Белый автомобиль исчезает за деревьями, и я иду в дом. Мать переносит садовые стулья под навес и накрывает сиденья полиэтиленом; я ничего не говорю ей. Вхожу с тыльной стороны дома и поднимаюсь по лестнице в спальню, которая раньше принадлежала деду. Прикрываю дверь, а услышав шаги матери, поворачиваю ключ в замке. Посреди комнаты стоят два чемодана — я собрал их еще утром. Переставляю их к стене. Пытаюсь бесшумно пододвинуть письменный стол к слуховому окну, но это дело непростое: половицы неровные, а стол тяжеленный. Его ножки скрипят и царапают пол. Залезаю на стол и сквозь прорехи в листве смотрю на монастырский двор.

Как раз вовремя. Скорая въезжает во двор, сбавляет скорость и останавливается. Водитель выходит, почти выпрыгивает из кабины, словно демонстрируя, что он в отличной форме. Едва ли не вприпрыжку огибает машину и открывает дверь со стороны Кейтлин. Сначала он достает два серых костыля и прислоняет их к открытой дверце. Затем подставляет левую руку. На его белом рукаве появляется рука Кейтлин — и волосы у меня на затылке встают дыбом. Как будто она дотронулась до моей руки. Ладони у нее всегда прохладные и не потные, словно из-под струй ледяной воды; я брал ее за руку почти каждый день, когда мы спускались по пастушьей тропе в нижний город и перелезали через утес Шаллон, чтобы срезать путь.

Водитель помогает Кейтлин выйти. Она с трудом выбирается из машины. Вроде бы ничего необычного, и пару секунд я верю, что все чудом закончилось хорошо.

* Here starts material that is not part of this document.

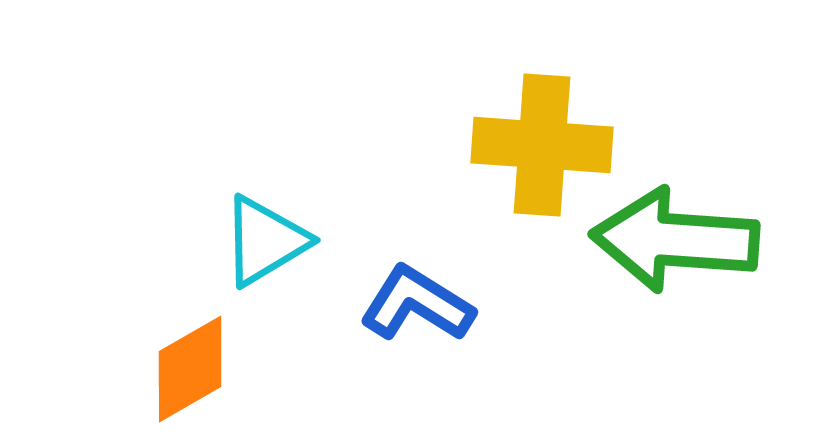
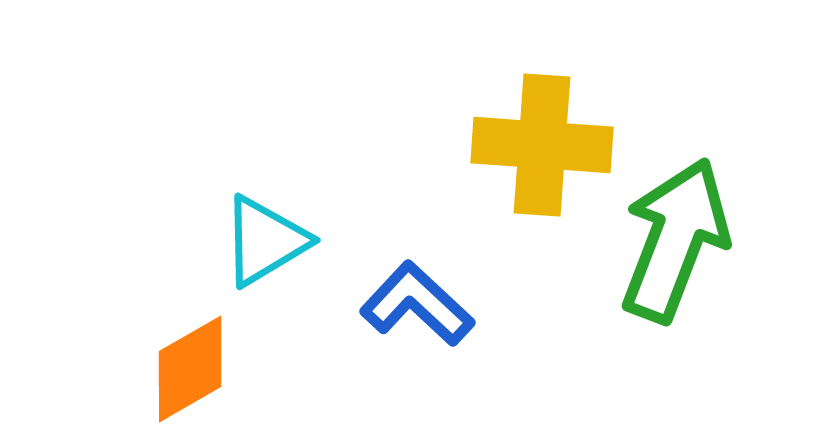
green arrow: rotated 107 degrees clockwise
blue L-shape: rotated 11 degrees clockwise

Но тут Кейтлин оборачивается и, чуть откинув голову, замирает. Она, конечно, знает, что я залез на стол и слежу за ней. Выражения ее лица мне не разглядеть — она слишком далеко. Начинает моросить. В монастырский двор, словно по ошибке, залетает стая голубей, и птицы вразнобой приземляются в нескольких метрах от нее. Кейтлин берет по костылю в руку и чуть расставляет ноги. И я вижу: левой ступни у нее нет.

— ЛУКАС! — зовет мать снизу.

— Да? — отзываюсь я, не двигаясь с места.

Кейтлин все еще смотрит на меня, пока ее спутник достает из машины вещи. Он вытаскивает голубую спортивную сумку в полоску, хочет поставить ее на землю, но, засомневавшись, перекидывается с Кейтлин парой слов и перебрасывает ремень через плечо. Потом снова ныряет в машину и достает два букета цветов.

— Я знаю, что ты там делаешь! — кричит мать.

Слышно, как она поднимается по лестнице. Я мягко, по-кошачьи, спрыгиваю со стола, с трудом приподнимаю его и, стараясь не задеть пол, переношу на место. На столе лежат два толстых романа — дед, судя по всему, читал их долгие недели перед смертью. Книги сдвинулись с места, я поправляю их. И прежде чем мать окажется у двери, поворачиваю ключ.

Мать заходит, руки у нее мокрые от залитых дождем стульев. Она быстро оглядывает комнату и улыбается.

— Я была готова поклясться, что ты стоял на столе, — говорит она.

Садится на край незаправленной постели, вытирает руки о рубашку и вынимает из нагрудного кармана пачку сигарет.

— Говорят, Кейтлин скоро отпустят домой, — она щелкает зажигалкой и кивает в сторону слухового окна. — Хорошо, что мы уезжаем. В нижнем городе по-прежнему языками чешут. До чего ж осточертел мне этот городишко! Может, к следующему лету все наконец забудется.

Я молчу. Сейчас я не способен произнести ни слова: перед глазами стоит ампутированная нога. А ведь я три недели отказывался ее представлять.

В голове поднимается странный шум. Как будто заиграл оркестр китайских колокольчиков. Их звук переходит в какое-то гудение. Я опускаюсь на стул, чтобы приглушить его.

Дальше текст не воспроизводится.